The project is currently easiest to use through its Python API.

The typical workflow is:

  1. prepare a TOML config file,
  2. generate or load election profiles,
  3. run one or more voting rules,
  4. inspect the produced Parquet files.

The default example config lives in config/simulation.toml.

Minimal import

from vote_simulation.simulation import simulation_full

Run the full pipeline

This is the main entry point when you want to:

  • generate synthetic data,
  • run all configured rules,
  • save results to disk.
from vote_simulation.simulation import simulation_full

simulation_full("config/simulation.toml")
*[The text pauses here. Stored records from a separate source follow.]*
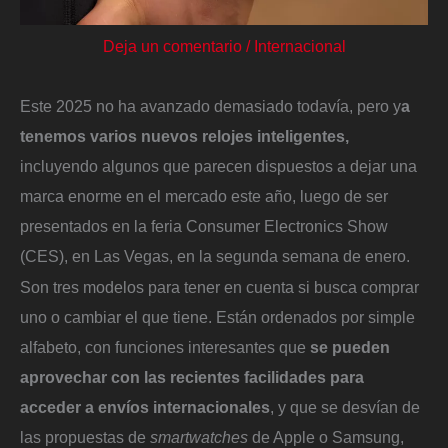
Deja un comentario
/
Internacional
Este 2025 no ha avanzado demasiado todavía, pero y
a
tenemos varios nuevos relojes inteligentes,
incluyendo algunos que parecen dispuestos a dejar una
marca enorme en el mercado este año, luego de ser
presentados en la feria Consumer Electronics Show
(CES), en Las Vegas, en la segunda semana de enero.
Son tres modelos para tener en cuenta si busca comprar
uno o cambiar el que tiene. Están ordenados por simple
alfabeto, con funciones interesantes que
se pueden
aprovechar con las recientes facilidades para
acceder a envíos internacionales
, y que se desvían de
las propuestas de
smartwatches
de Apple o Samsung,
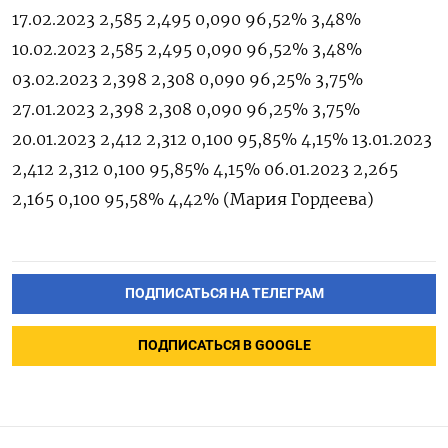
ПОДПИСАТЬСЯ НА ТЕЛЕГРАМ
ПОДПИСАТЬСЯ В GOOGLE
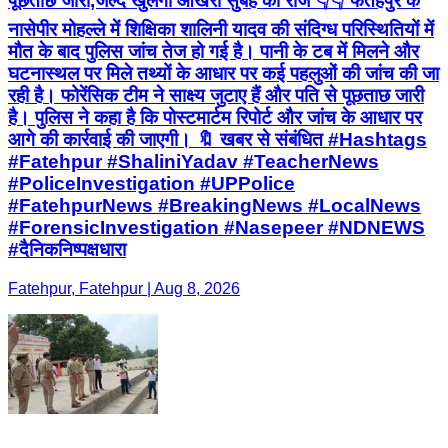
पूछताछ जारी,जल्द खुलेगा आखरी सुबह का राज 👇👇 फतेहपुर के
नासेपीर मोहल्ले में शिक्षिका शालिनी यादव की संदिग्ध परिस्थितियों में
मौत के बाद पुलिस जांच तेज हो गई है। पानी के टब में मिलने और
घटनास्थल पर मिले तथ्यों के आधार पर कई पहलुओं की जांच की जा
रही है। फोरेंसिक टीम ने साक्ष्य जुटाए हैं और पति से पूछताछ जारी
है। पुलिस ने कहा है कि पोस्टमार्टम रिपोर्ट और जांच के आधार पर
आगे की कार्रवाई की जाएगी। 🔖 खबर से संबंधित #Hashtags
#Fatehpur #ShaliniYadav #TeacherNews
#PoliceInvestigation #UPPolice
#FatehpurNews #BreakingNews #LocalNews
#ForensicInvestigation #Nasepeer #NDNEWS
#दैनिकनिष्पक्षधारा
Fatehpur, Fatehpur | Aug 8, 2026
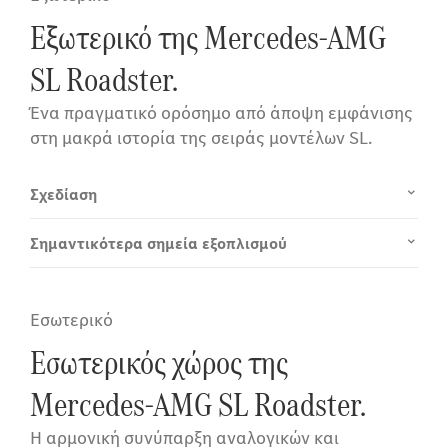
Εξωτερικό της Mercedes-AMG
SL Roadster.
Ένα πραγματικό ορόσημο από άποψη εμφάνισης
στη μακρά ιστορία της σειράς μοντέλων SL.
Σχεδίαση
Σημαντικότερα σημεία εξοπλισμού
Εσωτερικό
Εσωτερικός χώρος της
Mercedes-AMG SL Roadster.
Η αρμονική συνύπαρξη αναλογικών και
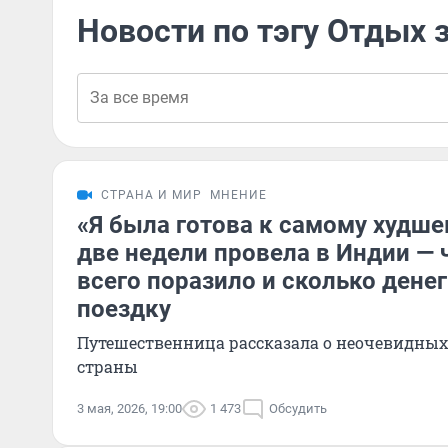
Новости по тэгу Отдых 
СТРАНА И МИР
МНЕНИЕ
«Я была готова к самому худше
две недели провела в Индии — 
всего поразило и сколько денег
поездку
Путешественница рассказала о неочевидных
страны
3 мая, 2026, 19:00
1 473
Обсудить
With the default configuration, the pipeline:

  • reads config/simulation.toml,
  • creates or reuses generated profiles under data/gen/,
  • applies every configured rule,
  • writes results under data/sim_result/.

Generate data only

If you only want the synthetic election profiles:

from vote_simulation.simulation import generate_data

paths = generate_data("config/simulation.toml")
print(paths[:3])

This is useful when you want to inspect or reuse generated datasets before running rules.

Expected config shape:

[simulation]
rule_codes = ["PLU1", "BORD", "SCHU"]
output_base_path = "../data"

The result is written under data/sim/.

Example generative configuration

[simulation]
output_base_path = "../data/"
generative_models = ["VMF_HC"]
rule_codes = ["PLU1", "BORD", "SCHU"]
candidates = [3, 14]
voters = [11, 101]
iterations = 10
seed = 42

[generator_params.VMF_HC]
vmf_concentration = 10.0

Meaning of the main configuration keys

Common keys

  • rule_codes: list of voting rule identifiers to execute.
  • output_base_path: root directory where outputs are stored.
  • seed: base seed used for reproducibility.

Full generative simulation

  • generative_models: generator codes such as UNI, IC, or VMF_HC.
  • voters: voter counts to evaluate.
  • candidates: candidate counts to evaluate.
  • iterations: number of repetitions for each combination.
  • generator_params: optional per-generator parameters.

Output structure

The full pipeline writes files with this structure:

data/
├── gen/
│   └── <MODEL>_v<VOTERS>_c<CANDIDATES>/
│       ├── iter_0001.parquet
│       └── ...
└── sim_result/
    └── <MODEL>_v<VOTERS>_c<CANDIDATES>/
        ├── iter_0001.parquet
        └── ...

Notes

  • Cached generated profiles are reused automatically if the target Parquet file already exists.
  • Rule and generator codes are normalized to uppercase.
  • The CLI entrypoint exists in the repository, but the stable documented workflow for now is the Python API.